Creativity and recreation: I bought new boots. The intention is to get out hiking more. A friend from Australia visited and we took him (and the dogs) to Lower Calf Creek Falls. The dogs did great on their longest ever hike, even though they had to be on a leash the whole way. My footwear-not so great. Money can solve that, and after a couple rounds with Zappos, it did. I have asked for a new daypack for my birthday. My old one is 20+ years old and was about all that fit my narrow shoulders at the time. Now there are heaps of packs designed for women with convenient features that my lose-everything-at-the-bottom-no-matter-how-it’s-loaded pack lacks.
Next week: more friends will set up their camper in our yard, then R leaves for his high school reunion. The Entrada Institute has its annual board meeting and we have the last round of irrigation to do before the water gets turned out of the canal. Plant garlic and shallots!
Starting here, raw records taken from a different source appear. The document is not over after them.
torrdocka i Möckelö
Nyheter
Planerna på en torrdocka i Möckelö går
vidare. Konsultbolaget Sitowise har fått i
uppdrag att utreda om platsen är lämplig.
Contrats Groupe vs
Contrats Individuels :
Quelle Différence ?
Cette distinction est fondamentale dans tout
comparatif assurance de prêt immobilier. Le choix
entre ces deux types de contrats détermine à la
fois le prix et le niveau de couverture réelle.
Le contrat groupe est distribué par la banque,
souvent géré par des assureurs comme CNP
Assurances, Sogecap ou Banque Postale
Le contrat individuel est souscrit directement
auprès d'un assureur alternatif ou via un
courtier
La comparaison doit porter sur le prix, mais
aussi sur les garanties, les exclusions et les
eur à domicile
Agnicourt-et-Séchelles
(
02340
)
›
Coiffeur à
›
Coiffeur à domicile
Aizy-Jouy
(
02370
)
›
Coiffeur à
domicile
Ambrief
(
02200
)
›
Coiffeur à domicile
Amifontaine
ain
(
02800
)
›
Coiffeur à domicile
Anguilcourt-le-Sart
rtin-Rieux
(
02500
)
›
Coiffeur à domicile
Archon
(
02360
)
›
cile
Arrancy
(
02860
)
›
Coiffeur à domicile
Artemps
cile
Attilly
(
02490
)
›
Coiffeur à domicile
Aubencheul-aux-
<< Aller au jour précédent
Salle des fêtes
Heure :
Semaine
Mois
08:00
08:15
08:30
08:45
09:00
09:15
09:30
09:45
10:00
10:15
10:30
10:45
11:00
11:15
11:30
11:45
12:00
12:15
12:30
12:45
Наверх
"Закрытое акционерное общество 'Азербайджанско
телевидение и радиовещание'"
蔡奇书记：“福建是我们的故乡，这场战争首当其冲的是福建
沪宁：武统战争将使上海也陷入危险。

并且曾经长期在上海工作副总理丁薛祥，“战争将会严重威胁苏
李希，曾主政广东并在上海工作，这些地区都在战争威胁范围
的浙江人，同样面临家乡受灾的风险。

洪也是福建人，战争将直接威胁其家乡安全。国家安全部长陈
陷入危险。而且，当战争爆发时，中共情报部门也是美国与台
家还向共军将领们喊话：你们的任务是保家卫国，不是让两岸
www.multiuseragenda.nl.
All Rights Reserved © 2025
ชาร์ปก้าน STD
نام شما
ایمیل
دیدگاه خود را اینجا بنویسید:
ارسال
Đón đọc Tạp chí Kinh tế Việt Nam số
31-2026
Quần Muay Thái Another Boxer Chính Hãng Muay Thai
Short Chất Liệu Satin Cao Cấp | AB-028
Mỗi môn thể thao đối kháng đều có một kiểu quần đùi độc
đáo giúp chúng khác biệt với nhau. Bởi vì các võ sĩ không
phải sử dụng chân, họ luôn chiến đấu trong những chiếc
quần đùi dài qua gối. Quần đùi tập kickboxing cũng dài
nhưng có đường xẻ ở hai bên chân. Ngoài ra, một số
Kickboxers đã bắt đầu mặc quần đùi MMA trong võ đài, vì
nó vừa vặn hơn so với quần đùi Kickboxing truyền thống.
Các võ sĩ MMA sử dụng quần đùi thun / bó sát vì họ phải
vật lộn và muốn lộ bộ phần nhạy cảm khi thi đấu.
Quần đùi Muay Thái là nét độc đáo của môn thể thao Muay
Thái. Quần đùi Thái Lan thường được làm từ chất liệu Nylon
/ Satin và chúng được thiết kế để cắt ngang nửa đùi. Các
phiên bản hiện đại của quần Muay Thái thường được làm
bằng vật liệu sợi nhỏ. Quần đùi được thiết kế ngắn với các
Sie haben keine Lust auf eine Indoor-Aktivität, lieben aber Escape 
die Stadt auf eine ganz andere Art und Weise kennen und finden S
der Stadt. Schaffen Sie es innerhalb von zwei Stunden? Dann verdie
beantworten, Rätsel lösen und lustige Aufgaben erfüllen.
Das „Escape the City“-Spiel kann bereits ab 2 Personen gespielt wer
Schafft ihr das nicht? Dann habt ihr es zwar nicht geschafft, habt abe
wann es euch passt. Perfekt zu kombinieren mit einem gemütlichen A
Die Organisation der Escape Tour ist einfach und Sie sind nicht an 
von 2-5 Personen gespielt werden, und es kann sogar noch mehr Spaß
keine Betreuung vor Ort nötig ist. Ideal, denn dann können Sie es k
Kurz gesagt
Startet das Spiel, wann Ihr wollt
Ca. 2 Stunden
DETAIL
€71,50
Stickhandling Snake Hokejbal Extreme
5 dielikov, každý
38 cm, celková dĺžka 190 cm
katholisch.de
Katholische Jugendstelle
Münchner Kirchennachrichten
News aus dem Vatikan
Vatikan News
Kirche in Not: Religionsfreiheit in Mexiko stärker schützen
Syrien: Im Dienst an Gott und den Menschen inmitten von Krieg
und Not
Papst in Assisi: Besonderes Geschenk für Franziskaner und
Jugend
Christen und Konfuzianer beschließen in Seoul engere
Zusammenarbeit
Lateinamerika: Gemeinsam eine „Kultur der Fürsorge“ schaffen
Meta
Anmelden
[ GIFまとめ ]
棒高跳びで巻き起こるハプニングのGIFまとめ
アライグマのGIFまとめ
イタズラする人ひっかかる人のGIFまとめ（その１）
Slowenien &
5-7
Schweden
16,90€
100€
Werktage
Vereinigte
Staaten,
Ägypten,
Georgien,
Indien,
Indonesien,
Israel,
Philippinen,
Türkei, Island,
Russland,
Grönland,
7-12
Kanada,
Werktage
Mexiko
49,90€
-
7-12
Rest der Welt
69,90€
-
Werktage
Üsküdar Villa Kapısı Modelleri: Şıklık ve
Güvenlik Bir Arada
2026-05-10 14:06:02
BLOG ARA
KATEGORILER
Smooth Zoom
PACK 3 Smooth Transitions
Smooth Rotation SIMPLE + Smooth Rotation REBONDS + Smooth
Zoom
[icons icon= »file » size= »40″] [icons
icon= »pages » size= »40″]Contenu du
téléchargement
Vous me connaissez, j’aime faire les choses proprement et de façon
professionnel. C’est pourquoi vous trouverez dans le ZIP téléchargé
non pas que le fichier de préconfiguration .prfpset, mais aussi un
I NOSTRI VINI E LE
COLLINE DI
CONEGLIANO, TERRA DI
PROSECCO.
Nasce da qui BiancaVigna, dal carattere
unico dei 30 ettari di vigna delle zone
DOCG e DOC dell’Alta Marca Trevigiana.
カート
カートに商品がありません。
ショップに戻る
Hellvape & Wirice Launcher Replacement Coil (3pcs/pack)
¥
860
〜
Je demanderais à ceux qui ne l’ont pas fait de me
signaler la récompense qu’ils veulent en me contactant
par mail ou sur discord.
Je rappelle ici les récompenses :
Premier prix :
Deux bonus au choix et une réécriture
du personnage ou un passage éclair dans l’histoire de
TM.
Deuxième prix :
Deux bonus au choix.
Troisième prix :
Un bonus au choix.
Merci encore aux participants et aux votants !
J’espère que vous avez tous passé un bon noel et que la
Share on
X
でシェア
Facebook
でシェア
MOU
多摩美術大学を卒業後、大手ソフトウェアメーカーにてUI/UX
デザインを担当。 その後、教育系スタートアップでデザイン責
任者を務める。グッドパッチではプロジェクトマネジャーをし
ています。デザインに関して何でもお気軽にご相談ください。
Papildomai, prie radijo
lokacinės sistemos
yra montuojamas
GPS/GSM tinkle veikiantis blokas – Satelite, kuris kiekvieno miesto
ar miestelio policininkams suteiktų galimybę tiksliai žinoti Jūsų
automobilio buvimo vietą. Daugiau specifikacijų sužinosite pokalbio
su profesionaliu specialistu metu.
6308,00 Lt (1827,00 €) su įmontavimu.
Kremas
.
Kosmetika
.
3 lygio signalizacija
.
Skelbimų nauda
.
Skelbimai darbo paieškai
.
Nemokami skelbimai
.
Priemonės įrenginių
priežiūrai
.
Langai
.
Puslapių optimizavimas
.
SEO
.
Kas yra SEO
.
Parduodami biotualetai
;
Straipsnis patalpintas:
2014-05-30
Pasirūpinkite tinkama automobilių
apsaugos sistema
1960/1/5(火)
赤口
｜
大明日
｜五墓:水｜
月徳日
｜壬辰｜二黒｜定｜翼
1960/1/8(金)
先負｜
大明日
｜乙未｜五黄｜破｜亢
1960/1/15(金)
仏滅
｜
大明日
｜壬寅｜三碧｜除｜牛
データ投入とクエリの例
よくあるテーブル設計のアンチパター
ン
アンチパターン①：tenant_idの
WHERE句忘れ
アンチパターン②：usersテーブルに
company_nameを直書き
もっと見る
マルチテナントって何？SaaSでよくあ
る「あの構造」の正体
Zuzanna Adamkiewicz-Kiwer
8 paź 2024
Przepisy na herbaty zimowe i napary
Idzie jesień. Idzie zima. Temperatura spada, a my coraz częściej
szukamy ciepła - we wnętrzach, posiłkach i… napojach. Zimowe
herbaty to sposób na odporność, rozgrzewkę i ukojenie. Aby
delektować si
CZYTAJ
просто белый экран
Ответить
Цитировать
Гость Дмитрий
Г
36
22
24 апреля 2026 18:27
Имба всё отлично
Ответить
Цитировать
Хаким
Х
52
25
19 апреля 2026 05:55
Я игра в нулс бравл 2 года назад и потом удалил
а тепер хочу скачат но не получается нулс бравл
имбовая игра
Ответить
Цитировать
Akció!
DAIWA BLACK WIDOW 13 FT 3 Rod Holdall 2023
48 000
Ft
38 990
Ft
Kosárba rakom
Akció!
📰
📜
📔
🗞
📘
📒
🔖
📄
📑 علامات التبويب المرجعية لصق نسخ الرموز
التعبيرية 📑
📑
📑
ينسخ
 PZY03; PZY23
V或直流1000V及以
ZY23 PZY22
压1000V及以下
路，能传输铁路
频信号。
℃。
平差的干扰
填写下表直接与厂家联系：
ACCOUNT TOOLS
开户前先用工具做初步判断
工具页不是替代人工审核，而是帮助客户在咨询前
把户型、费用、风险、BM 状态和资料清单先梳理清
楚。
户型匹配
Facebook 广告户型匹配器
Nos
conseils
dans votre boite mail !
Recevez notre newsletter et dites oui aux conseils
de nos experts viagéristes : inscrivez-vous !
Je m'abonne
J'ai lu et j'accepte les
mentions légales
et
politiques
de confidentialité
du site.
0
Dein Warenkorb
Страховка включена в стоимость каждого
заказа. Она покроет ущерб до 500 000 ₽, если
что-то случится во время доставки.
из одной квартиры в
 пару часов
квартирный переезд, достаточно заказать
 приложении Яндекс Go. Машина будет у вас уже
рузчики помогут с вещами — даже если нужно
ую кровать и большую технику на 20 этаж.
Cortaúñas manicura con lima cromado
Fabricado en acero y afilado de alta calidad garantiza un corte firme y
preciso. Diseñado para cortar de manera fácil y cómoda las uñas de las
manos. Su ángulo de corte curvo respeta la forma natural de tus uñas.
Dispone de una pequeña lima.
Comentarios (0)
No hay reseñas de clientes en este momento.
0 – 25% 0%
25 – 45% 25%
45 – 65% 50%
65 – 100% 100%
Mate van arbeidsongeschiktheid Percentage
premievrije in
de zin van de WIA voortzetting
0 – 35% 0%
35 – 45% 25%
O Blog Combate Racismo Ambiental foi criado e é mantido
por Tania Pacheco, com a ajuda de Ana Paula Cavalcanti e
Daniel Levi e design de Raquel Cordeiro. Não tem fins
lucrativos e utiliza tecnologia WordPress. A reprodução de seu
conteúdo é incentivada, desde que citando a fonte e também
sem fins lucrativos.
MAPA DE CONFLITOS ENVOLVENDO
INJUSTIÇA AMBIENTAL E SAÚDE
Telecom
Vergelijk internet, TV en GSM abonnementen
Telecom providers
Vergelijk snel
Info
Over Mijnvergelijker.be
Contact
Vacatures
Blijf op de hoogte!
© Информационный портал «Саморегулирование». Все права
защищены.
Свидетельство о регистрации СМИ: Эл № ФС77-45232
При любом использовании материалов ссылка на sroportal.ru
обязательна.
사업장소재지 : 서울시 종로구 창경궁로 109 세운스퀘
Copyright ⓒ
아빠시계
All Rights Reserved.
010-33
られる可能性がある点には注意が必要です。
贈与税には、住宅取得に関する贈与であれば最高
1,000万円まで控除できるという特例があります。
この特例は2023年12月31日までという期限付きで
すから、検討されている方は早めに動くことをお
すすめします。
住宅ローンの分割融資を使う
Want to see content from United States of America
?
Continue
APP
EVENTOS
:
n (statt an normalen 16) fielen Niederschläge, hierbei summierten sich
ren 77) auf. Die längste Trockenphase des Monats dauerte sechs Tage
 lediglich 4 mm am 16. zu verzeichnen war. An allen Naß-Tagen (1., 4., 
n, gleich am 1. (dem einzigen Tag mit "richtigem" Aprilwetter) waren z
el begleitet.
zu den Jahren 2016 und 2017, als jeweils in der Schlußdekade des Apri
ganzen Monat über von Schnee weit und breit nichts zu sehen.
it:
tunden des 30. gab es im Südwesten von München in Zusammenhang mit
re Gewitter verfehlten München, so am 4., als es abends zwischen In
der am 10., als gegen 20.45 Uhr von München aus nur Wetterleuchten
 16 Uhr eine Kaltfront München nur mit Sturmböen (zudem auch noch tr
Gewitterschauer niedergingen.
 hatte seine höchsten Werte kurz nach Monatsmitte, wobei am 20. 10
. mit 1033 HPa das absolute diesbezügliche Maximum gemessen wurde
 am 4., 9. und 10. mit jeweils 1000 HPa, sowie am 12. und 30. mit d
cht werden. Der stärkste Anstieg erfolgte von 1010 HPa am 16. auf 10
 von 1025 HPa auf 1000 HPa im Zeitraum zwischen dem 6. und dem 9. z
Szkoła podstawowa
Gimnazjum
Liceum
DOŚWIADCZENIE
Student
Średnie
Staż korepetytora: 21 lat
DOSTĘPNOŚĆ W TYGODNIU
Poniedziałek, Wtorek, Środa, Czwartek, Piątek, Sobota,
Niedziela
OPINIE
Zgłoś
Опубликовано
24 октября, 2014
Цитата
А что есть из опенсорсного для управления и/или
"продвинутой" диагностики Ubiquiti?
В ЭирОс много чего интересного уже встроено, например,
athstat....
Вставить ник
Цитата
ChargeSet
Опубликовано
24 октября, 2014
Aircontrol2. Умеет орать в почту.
Seasonal observations: The aspens were still lovely on Boulder Mountain when we took our Aussie over toward Escalante. It’s been a blue sky autumn, showing off the yellow cottonwoods to perfection. I hear big flocks of sparrows every morning in the currant hedge outside our bathroom. Venus is up in the mornings now, easy to see since sun comes up around 7:30. I’m not looking forward to daylight savings time ending next month, not while we are still racing to use up the good weather in the garden and orchard. Everything in its time: longer nights will mean more time for stargazing and reading by the wood stove. After we get the garlic planted.